En matière de drogues, dépendance n'est pas synonyme d'addiction, soit le besoin compulsif de consommer une substance malgré des conséquences négatives. Des chercheurs genevois ont découvert chez la souris un circuit cérébral déclenchant la consommation compulsive.
L’addiction évolue par étapes: d’abord la première exposition, puis la consommation contrôlée, enfin la consommation compulsive qui pousse la personne à prendre une substance addictive malgré de nombreux effets négatifs (dettes, isolement social, prison, etc.). On estime que seule une personne sur cinq passe d’une consommation contrôlée à une consommation compulsive.
"On ne sait toujours pas pourquoi une personne devient accro aux drogues alors qu’une autre non, mais grâce à cette étude, nous savons quelles sont les différences au niveau du fonctionnement cérébral entre ces deux catégories", indique Christian Lüscher, professeur à l'Université et aux Hôpitaux universitaire de Genève, cité jeudi dans un communiqué.
"Mais attention à ne pas confondre addiction et dépendance", prévient-il. "La dépendance signifie qu’un sevrage sera nécessaire, mais elle n’entraîne pas forcément une addiction, soit le besoin compulsif de consommer.

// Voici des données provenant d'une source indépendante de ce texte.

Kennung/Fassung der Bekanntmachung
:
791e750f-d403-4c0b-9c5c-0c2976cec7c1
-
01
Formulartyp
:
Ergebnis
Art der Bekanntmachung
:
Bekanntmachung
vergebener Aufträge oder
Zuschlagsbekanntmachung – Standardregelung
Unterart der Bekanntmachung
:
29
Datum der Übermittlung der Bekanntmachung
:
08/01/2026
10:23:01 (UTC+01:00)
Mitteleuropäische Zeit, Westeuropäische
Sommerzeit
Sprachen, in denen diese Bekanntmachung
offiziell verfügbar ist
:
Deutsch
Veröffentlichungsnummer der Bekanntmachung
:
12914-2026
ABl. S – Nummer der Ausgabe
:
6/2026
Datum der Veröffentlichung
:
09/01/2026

Par exemple, tout le monde devient dépendant à l’héroïne dès les premières injections, mais tout le monde n’en consomme pas de manière incontrôlée".
Zone de la récompense
Afin d’identifier les différences des fonctionnements cérébraux, les chercheurs ont permis à des souris de stimuler par elles-mêmes leur système de récompense, situé en profondeur au sommet du tronc cérébral. C’est cette zone qui est activée par la consommation de drogue et provoque le plaisir.
Rapidement, les souris, qui devaient appuyer sur un petit levier, ont compris ce fonctionnement et ont largement utilisé la chose. Il s’agit de l’équivalent de la consommation contrôlée chez les humains.

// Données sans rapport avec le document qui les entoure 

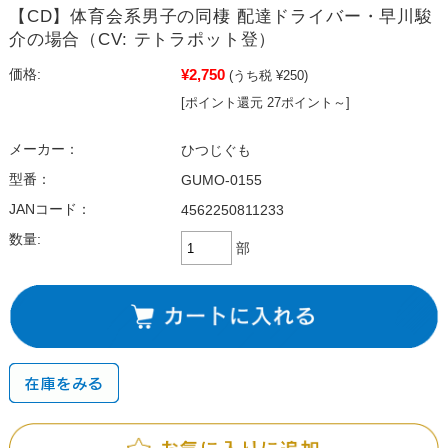
【CD】体育会系男子の同棲 配達ドライバー・早川駿
介の場合（CV: テトラポット登）
¥2,750
価格:
(うち税 ¥250)
[ポイント還元 27ポイント～]
メーカー：
ひつじぐも
型番：
GUMO-0155
JANコード：
4562250811233
数量:
部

"Afin de pouvoir observer quelles souris sombreront dans une consommation compulsive, il faut introduire un effet négatif lors de la stimulation de leur système de récompense", explique Vincent Pascoli, premier auteur de l’étude. "Ici, les souris recevaient une légère décharge électrique lorsqu’elles actionnaient le levier".
Circuit plus actif
Rapidement, 40% des souris ont cessé d’activer le levier, suite à l’introduction de la punition. Mais 60% ont continué à stimuler leur système de récompense, faisant fi de la conséquence négative, selon ces travaux publiés dans la revue Nature.
"Grâce à une nouvelle technique permettant de mesurer en direct l’activité dans le cerveau, nous avons découvert un circuit beaucoup plus actif chez les souris accros que chez les souris à consommation contrôlée", relève Christian Lüscher.

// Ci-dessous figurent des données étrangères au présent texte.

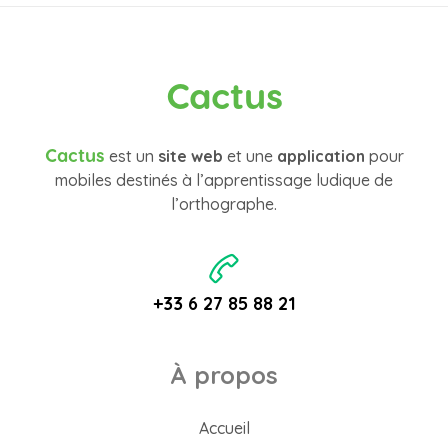
Cactus
Cactus
est un
site web
et une
application
pour
mobiles destinés à l’apprentissage ludique de
l’orthographe.
+33 6 27 85 88 21
À propos
Accueil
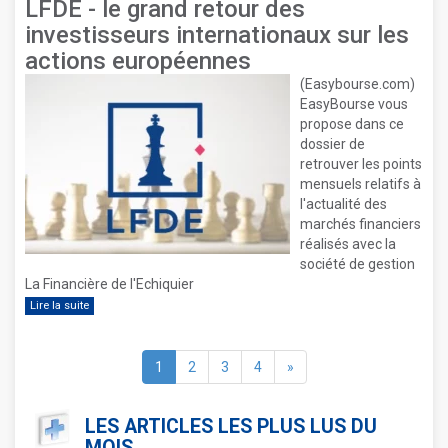
LFDE - le grand retour des
investisseurs internationaux sur les
actions européennes
(Easybourse.com)
EasyBourse vous
propose dans ce
dossier de
retrouver les points
mensuels relatifs à
l'actualité des
marchés financiers
réalisés avec la
société de gestion
La Financière de l'Echiquier
Lire la suite
1
2
3
4
»
LES ARTICLES LES PLUS LUS DU
MOIS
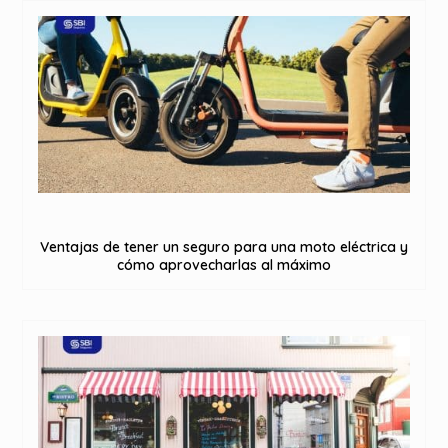
Ventajas de tener un seguro para una moto eléctrica y
cómo aprovecharlas al máximo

Celui-ci s’étend du cortex orbito-frontal au striatum dorsal, situé dans les ganglions de la base du système de récompense, et cible ce système de récompense. Le cortex orbito-frontal, juste au-dessus des yeux, est justement responsable des prises de décisions.
Le circuit peut être modulé
Afin de vérifier que ce circuit est bel et bien responsable du comportement compulsif, les neurobiologistes genevois ont artificiellement augmenté l’activité de ce circuit chez une souris contrôlant la stimulation de son système de récompense. Rapidement, celle-ci est devenue accro, adoptant un comportement compulsif.
"Inversement, nous avons diminué l’activité du circuit chez une souris accro, et celle-ci a cessé d’activer le levier", se réjouit Vincent Pascoli.
Les souris étudiées dans cette expérience sont génétiquement identiques. Les chercheurs entendent donc maintenant examiner pourquoi l’activité de ce circuit cérébral diffère de l'une à l'autre.
Parmi les hypothèses figurent des contributions épigénétiques fondées sur les expériences de vie qui rendent unique chaque être vivant, influençant le fonctionnement de ses gènes et de son cerveau.